The Roundup used today is not the same as the Roundup in the ‘60s. It is much more powerful. You see, nature pushed back against my neighbor’s Roundup with her evolutionary ways. Very slowly, some weeds adapted (evolved), because a very small percentage had a bit more resistance to the chemical (a natural variation within the species). Certain “weeds” like milkweed (a plant vital to the survival of Monarch butterflies), and others became so resistant that Monsanto had to gradually increase Roundup’s potency.
This worked for a while but then there was a “catch.” The new Roundup was so powerful it began to kill or stunt the crops (i.e. corn, soybeans, cotton, sugar beets, etc.) it was designed to help. The application of Roundup had inadvertently gradually produced “super weeds.” (In the same general way the overuse of antibiotics in the human population has led to “resistant” strains of bacteria. There are now types of bacteria that antibiotics cannot kill.)
Monsanto has made billions of dollars off sales of Roundup and they were not about to let that cash cow go. They developed a strategy for protecting the corn and other crops from the harsher version of Roundup. It is called Genetic Engineering. The main reason for GMO crops (for human as well as animal food) is to protect them from the effects of the pesticide Roundup. (GMO are plants or animals that cannot exist in nature because they contain artificially combined DNA from two or more different species. To protect from insects, the seeds are treated with mainly systemic insecticides before planting. It is this pesticide (the neonicotinoids) that are contributing to honeybee and wild pollinator insect losses.)
What about the safety question? Can we wash our hands in Roundup? I don’t believe even Monsanto would recommend that. But numerous research groups and organizations have now publically stated there is a “high” probability continued exposure to Roundup triggers cancer in some humans. Several families that lost loved ones that had jobs that brought them into frequent contact with the chemical are currently suing Monsanto.

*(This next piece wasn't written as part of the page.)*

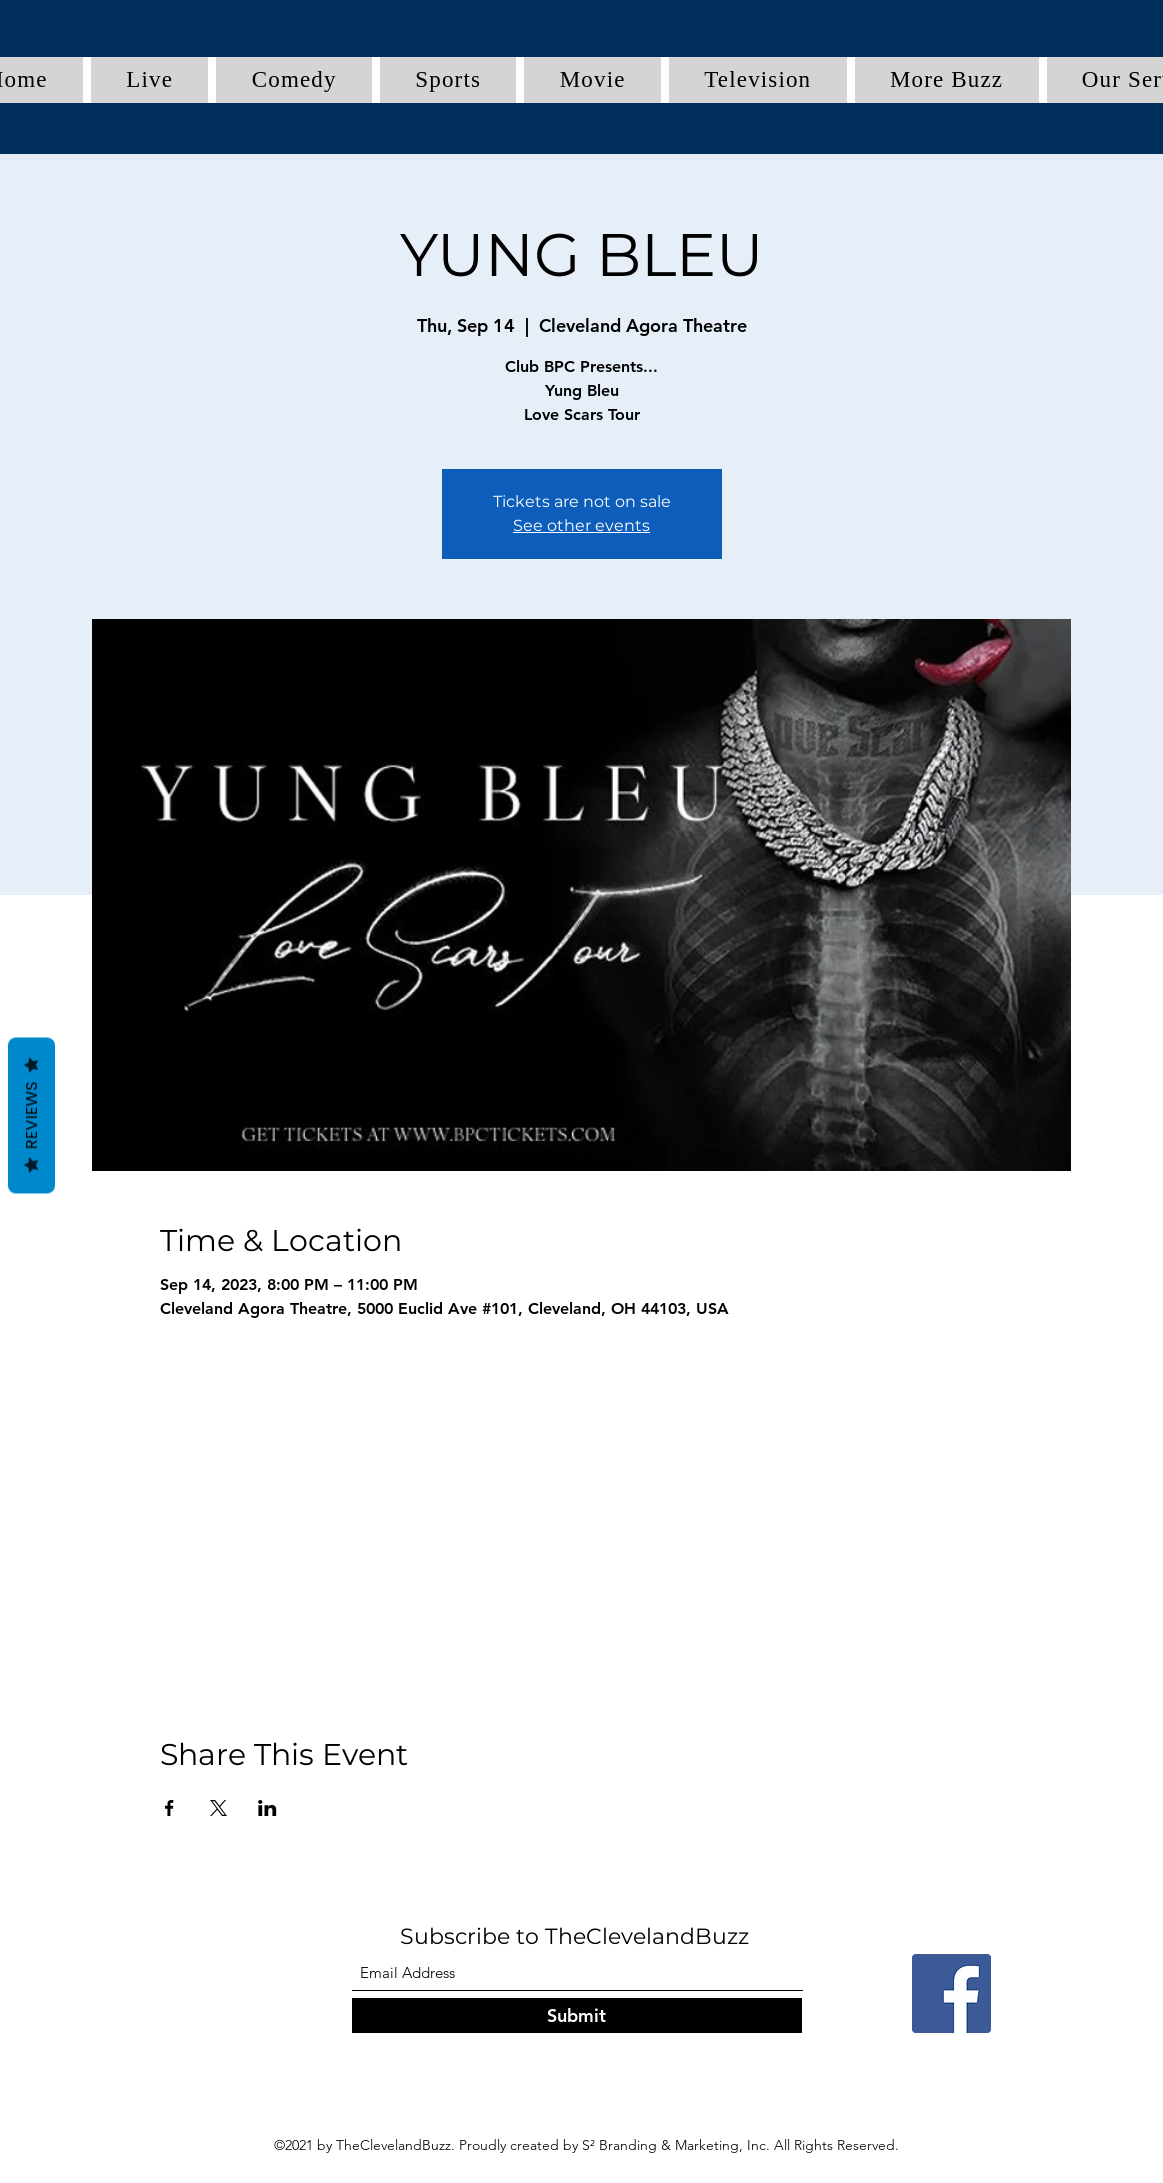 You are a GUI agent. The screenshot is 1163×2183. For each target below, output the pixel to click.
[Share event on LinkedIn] (267, 1808)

The assumption is the chemical acts like a “trigger” for turning on precancerous cells. How much does it take? Every person that ate something with potatoes, corn, wheat, oils of different kinds, in essence just about everyone, also ate some Roundup today. It is sprayed on potato plants and grains before harvest, not to kill weeds, but to kill the grains and potatoes to aid in harvesting. Is that enough to cause cancer? Assuming it is not is a gamble we all are taking.
A few decades ago, the Environmental Protection Agency (EPA) put out a bulletin warning of possible unhealthy effects of Roundup. That statement was withdrawn under heavy pressure from chemical corporations and elected officials from “farm country.” Now, with all the new incriminating information from research groups in the U.S. and Europe, the EPA is again set to review the health hazards of Roundup.
A prediction: Despite the evidence, that decision is not going to come down on the side of human health, but on the side of Monsanto and agribusiness. The blame cannot go entirely on the current administration, which has a clear corporate bias. Past administrations have sidestepped the “Roundup question” as well. So the only way to ensure pesticide free food is to buy organic or grow your own.